Rhodin, in her commentary, suggested that “this runaround might be one of the reasons so few young children in Vermont have been vaccinated against COVID just a few weeks before the start of school.”
Vaccinations for children under 5 began in Vermont in late June. As of Wednesday, about 30% of children in that age group, or 8,000 out of 26,000 total, had gotten a first shot, according to Monica Ogelby, the immunization program manager for the Vermont Department of Health.
Uptake elsewhere has been slower. As of Aug. 10, just 7% of New Hampshire’s children under age 5 had gotten a first shot, according to the American Academy of Pediatrics. Nationally, 5.8% of children in that age group had gotten at least one dose of a COVID-19 vaccine by Aug. 10, according to AAP data.
Ogelby said Vermont’s reliance on pediatricians to distribute COVID-19 vaccines is because most children in the state have a primary care home where they go regularly for well-child visits. Some parents may want the chance to ask their child’s pediatrician questions about vaccines, she said.
Ogelby said she did not think that the experience of Rhodin’s family was widely shared, and it was “shocking to me” to hear of the delays in administering the vaccine at the Ottauquechee Health Center, in part because both Ottauquechee and Mt. Ascutney’s Windsor practice have been good immunization partners in the past.
While some parents were “raring at the door” to get their children vaccinated, Aakre, the Mt. Ascutney pediatrician, said others have been hesitant to add another vaccine to the many shots that young children get. Other families also are hopeful that a vaccine under development might provide better protection against some of the newer variants of the virus that causes COVID-19.
“In general, Vermont families have been pretty good about taking it in and wanting it,” Aakre said. The state’s “numbers (are) pretty good compared with some of the national figures.”
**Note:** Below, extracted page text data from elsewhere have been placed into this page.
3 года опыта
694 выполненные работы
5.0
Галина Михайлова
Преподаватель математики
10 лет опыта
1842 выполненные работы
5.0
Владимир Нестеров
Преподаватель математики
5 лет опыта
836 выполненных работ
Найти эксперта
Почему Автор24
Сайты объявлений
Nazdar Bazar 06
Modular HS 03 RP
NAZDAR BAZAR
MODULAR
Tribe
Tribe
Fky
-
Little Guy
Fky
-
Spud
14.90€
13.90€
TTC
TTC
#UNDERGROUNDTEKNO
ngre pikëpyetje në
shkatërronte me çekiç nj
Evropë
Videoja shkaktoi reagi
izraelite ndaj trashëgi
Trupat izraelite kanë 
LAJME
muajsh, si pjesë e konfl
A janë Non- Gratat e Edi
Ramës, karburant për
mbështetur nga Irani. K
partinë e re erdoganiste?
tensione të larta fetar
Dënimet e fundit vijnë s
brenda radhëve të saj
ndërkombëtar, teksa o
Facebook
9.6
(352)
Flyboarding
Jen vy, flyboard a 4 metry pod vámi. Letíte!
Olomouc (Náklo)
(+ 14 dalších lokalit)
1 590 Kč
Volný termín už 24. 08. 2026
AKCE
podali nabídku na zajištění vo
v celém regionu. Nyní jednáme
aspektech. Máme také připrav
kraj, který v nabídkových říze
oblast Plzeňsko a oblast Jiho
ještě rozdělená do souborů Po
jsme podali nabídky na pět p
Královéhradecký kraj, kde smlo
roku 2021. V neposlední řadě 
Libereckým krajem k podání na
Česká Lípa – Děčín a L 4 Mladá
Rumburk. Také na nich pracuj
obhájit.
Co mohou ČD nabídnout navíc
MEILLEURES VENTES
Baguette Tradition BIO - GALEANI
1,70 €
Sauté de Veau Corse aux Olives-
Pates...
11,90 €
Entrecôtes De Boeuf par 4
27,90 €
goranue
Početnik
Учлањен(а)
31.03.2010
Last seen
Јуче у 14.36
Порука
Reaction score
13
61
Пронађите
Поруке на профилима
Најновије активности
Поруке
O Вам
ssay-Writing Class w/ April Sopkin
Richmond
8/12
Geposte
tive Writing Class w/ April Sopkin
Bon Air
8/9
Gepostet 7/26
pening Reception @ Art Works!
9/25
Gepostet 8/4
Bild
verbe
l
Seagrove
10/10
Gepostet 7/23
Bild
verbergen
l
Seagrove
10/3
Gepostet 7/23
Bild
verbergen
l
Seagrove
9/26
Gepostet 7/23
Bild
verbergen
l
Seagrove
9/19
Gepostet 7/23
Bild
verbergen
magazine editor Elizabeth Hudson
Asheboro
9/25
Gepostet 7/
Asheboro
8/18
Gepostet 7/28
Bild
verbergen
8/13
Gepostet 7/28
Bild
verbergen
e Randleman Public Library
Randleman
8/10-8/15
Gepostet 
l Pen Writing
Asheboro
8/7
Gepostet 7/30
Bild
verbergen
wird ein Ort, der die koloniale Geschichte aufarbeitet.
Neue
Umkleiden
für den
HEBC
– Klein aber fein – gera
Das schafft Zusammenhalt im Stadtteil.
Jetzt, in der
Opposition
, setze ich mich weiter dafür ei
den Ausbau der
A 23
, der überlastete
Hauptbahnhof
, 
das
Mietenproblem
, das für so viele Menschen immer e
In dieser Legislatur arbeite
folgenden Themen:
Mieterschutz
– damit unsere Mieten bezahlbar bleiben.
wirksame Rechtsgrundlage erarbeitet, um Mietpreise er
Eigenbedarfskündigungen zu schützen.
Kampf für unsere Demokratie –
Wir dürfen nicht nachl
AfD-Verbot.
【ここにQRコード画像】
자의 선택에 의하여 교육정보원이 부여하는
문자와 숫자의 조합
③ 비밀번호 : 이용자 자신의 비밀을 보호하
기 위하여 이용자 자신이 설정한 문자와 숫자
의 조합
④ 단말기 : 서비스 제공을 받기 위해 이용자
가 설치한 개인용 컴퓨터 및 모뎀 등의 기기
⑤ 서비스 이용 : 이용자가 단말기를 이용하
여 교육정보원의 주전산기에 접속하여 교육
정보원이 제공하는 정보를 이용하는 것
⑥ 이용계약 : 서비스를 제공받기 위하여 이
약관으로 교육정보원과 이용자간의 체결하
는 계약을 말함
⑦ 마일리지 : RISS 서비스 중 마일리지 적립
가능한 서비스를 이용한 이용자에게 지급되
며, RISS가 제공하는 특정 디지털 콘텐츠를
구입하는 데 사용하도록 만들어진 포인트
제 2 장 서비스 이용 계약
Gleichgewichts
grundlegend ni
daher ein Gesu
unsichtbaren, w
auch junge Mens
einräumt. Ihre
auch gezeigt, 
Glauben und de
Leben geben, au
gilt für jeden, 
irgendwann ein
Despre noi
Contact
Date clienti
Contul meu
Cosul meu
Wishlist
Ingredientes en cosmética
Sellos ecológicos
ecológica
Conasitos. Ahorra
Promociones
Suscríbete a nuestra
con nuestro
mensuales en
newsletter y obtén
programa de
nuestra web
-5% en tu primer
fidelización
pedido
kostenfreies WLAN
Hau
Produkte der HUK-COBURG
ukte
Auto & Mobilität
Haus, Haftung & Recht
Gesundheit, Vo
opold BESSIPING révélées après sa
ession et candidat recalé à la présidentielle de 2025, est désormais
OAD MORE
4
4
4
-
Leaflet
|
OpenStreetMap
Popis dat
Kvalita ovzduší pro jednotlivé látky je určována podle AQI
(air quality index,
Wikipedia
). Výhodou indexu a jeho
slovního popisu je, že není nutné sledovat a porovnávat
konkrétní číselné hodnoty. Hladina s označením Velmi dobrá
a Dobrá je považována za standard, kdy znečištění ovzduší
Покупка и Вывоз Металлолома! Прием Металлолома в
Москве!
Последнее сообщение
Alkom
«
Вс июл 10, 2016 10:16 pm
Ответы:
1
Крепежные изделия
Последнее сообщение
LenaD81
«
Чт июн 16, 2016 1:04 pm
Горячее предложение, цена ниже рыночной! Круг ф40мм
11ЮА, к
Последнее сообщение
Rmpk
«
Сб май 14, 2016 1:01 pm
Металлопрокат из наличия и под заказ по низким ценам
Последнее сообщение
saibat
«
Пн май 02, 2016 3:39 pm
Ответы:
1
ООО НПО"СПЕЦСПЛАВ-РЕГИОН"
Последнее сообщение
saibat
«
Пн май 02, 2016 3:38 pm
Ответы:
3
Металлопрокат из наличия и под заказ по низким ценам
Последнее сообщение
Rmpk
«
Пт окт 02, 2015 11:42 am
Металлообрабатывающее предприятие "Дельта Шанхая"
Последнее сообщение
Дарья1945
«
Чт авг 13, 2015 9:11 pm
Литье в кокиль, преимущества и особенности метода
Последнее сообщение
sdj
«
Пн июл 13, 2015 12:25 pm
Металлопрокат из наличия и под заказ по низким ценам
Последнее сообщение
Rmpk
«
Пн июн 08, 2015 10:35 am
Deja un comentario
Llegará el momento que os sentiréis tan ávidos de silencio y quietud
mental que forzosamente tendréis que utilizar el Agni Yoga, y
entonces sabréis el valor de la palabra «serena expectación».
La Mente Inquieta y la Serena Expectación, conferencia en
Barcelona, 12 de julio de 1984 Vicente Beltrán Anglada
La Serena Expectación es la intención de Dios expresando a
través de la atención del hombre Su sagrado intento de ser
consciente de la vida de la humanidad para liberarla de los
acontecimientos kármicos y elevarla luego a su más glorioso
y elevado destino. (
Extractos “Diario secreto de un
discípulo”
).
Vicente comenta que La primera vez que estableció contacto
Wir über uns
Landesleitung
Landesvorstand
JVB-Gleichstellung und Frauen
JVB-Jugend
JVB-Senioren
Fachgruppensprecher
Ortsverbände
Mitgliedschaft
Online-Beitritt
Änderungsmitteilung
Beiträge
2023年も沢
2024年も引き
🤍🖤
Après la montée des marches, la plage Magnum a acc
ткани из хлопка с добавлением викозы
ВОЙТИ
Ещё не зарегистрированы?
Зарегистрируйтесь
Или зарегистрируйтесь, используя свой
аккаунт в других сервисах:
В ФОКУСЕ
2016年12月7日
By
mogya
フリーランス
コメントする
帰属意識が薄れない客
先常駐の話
Vaccination locations can be found online at vaccines.gov/search/, healthvermont.gov/covid-19/vaccine#clinics or vaccines.nh.gov/. Dartmouth Health patients can schedule vaccinations online through mydh.org and people who are not DH patients can call the organization’s COVID-19 hotline at 603-650-1818, 7 a.m. to 5 p.m. Monday though Friday, and 8 a.m. to noon Saturdays.
Dartmouth Health series to focus on childhood vaccination LEBANON — In collaboration with the New Hampshire Department of Health and Human Services, Dartmouth Health is set to launch a free virtual education series on childhood vaccination next month, according to a DH news release.
The release noted that as of mid-July, only 22.7% of children ages 5-11 years old and 44.1% of teens ages 12-19 in New Hampshire were fully vaccinated against COVID-19, according to DHHS data. In addition, reduced rates of vaccination against other childhood illnesses may spur the resurgence of other diseases.
“Vaccination is one of the most important tools in ensuring children live long, healthy lives, but misinformation and hesitation on the part of adults can cause a real hindrance in childhood vaccination rates,” Dr. Erik M. Shessler, associate medical director of general pediatrics at Dartmouth Health Children’s, said in the release.
The series, “Key Strategies to Promote Childhood Vaccination,” aims to offer information to health care providers and members of the public about vaccines — how they work, how they are evaluated for safety — and how people can help promote increased vaccination to protect public health.
The five planned sessions for the online Project ECHO series include: vaccine facts on Sept. 7; effective communication to increase uptake on Sept. 21; common misinformation on Oct. 5; health equity on Oct. 19; and an open topic to be determined based on issues that come up during the series on Nov. 2.